Seven Psychopaths **1/2
Martin McDonagh was a post-Pulp Fiction playwright (his trilogy of plays that made his reputation started with The Cripple of Inishmaan in 1997) and he’s now become a post-post-Pulp Fiction filmmaker. You could always see the influence of that film – and Tarantino more generally – in his plays: the dialogue, the juxtaposition between violence and humour, the character types. But McDonagh’s brilliant feature debut, In Bruges (2008) seemed more original: it was influenced by Tarantino, for sure, but had its own voice; it wasn’t Two Days in the Valley, Suicide Kings, or any of the multitude of Tarantino ripoffs that followed like so many bloody corpses in the late 90s.
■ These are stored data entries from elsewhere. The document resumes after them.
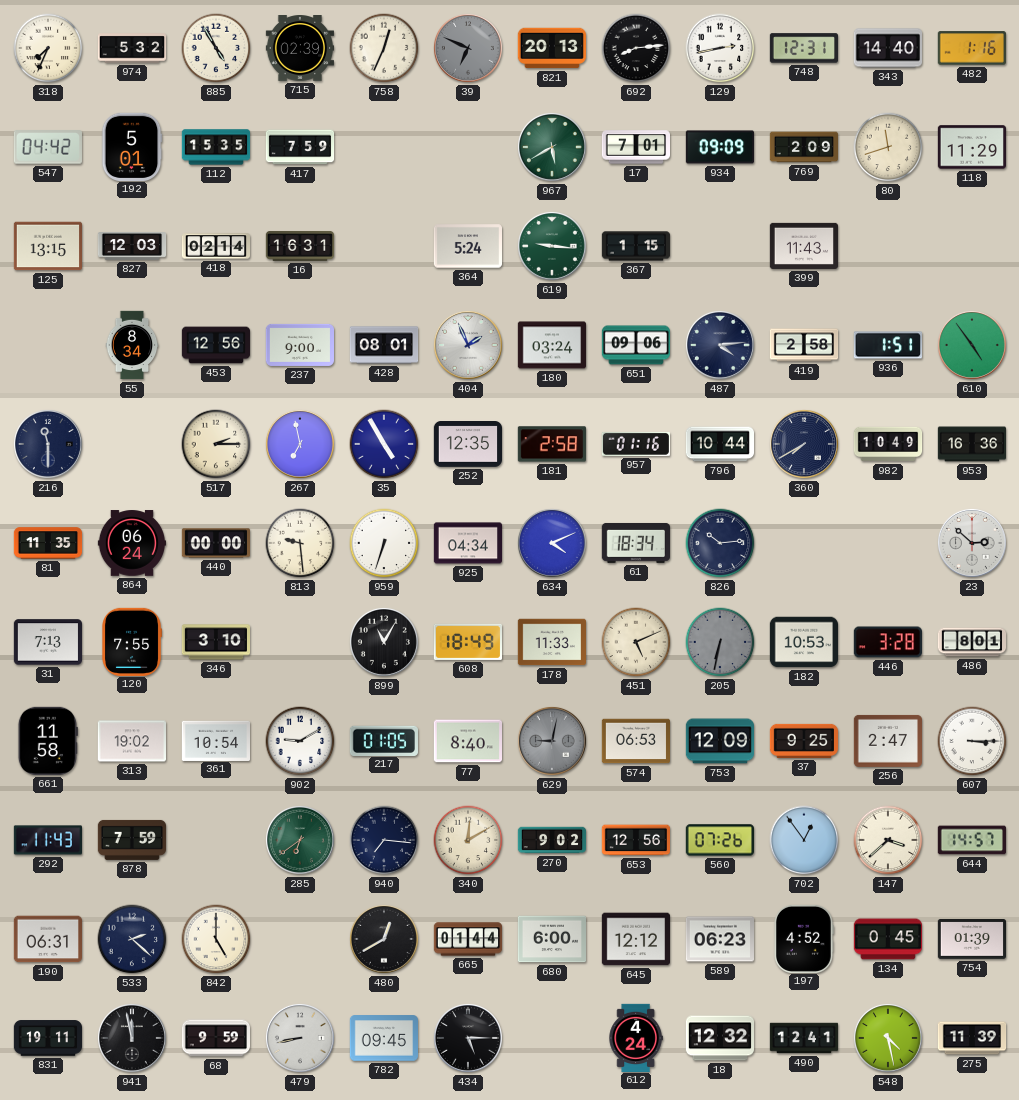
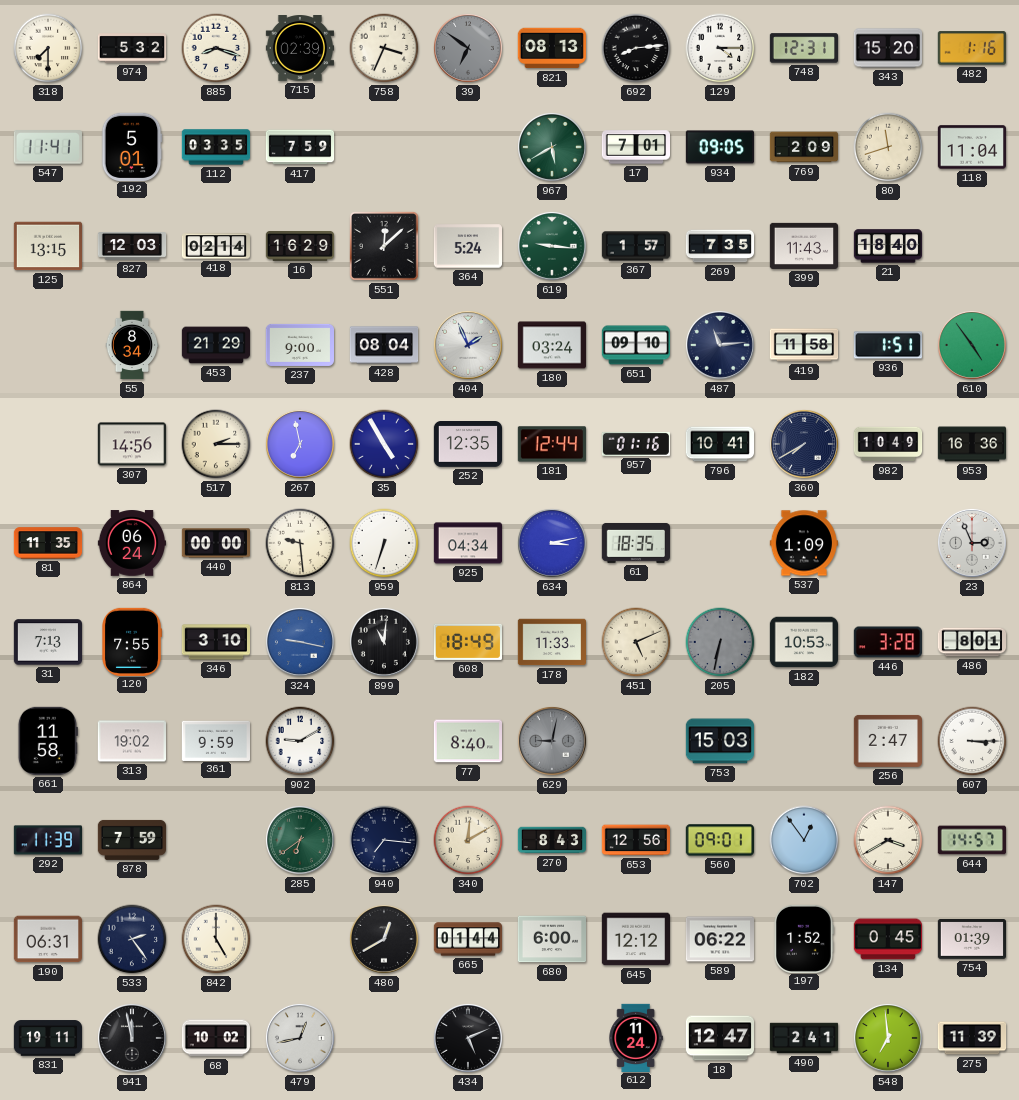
318: 7:34 -> 7:30
885: 4:55 -> 8:18
758: 12:34 -> 3:34
39: 6:49 -> 6:51
821: 20:13 -> 08:13
129: 2:43 -> 4:15
343: 14:40 -> 15:20
547: 04:42 -> 11:41
112: 15:35 -> 03:35
934: 09:09 -> 09:05
118: 11:29 -> 11:04
16: 16:31 -> 16:29
551: none -> 12:08
367: 1:15 -> 1:57
269: none -> 7:35
21: none -> 18:40
453: 12:56 -> 21:29
428: 08:01 -> 08:04
651: 09:06 -> 09:10
487: 4:14 -> 11:14
419: 2:58 -> 11:58
216: 11:30 -> none
307: none -> 14:56
181: 2:58 -> 12:44
796: 10:44 -> 10:41
634: 4:11 -> 3:13
61: 18:34 -> 18:35
826: 10:14 -> none
537: none -> 1:09
23: 2:52 -> 2:56
324: none -> 9:17
899: 11:05 -> 11:01
361: 10:54 -> 9:59
217: 01:05 -> none
574: 06:53 -> none
753: 12:09 -> 15:03
37: 9:25 -> none
292: 11:43 -> 11:39
270: 9:02 -> 8:43
560: 07:26 -> 09:01
147: 3:38 -> 3:40
533: 2:22 -> 2:24
589: 06:23 -> 06:22
197: 4:52 -> 1:52
68: 9:59 -> 10:02
479: 8:43 -> 12:43
782: 09:45 -> none
434: 5:15 -> 5:11
612: 4:24 -> 11:24
18: 12:32 -> 12:47
490: 12:41 -> 2:41
548: 4:28 -> 6:59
A shame, then, that Seven Psychopaths, McDonagh’s second feature, is so blatantly “in the style of” Tarantino, taking pains to construct a complex temporal structure around a very simple story of bad men in Los Angeles seeking a stolen dog. The film makes no attempt at realism: Woody Harrelson’s Bad Guy – note the goatee and tattoo – is completely a fabrication, a movie image of a Bad Guy, with no real teeth, because he’s such a caricature. But that’s the point, I guess, because the whole thing is so meta: the film’s hero is an Irish screenwriter deliberately named Martin (Colin Farrell), struggling to write a Tarantino-like film without a shootout at the end. All this self-referential stuff is laboured and not nearly as funny as it thinks it is – until the final twenty minutes, which work like a charm. Unfortunately, we’ve been asked to wallow through some stolen and just plain boring material by then. There’s a snappy eighty-minute movie lurking within these two hours, but in its current edit, it’s indulgent, to the audience’s detriment. Christopher Walken, as a dog thief, steals the show.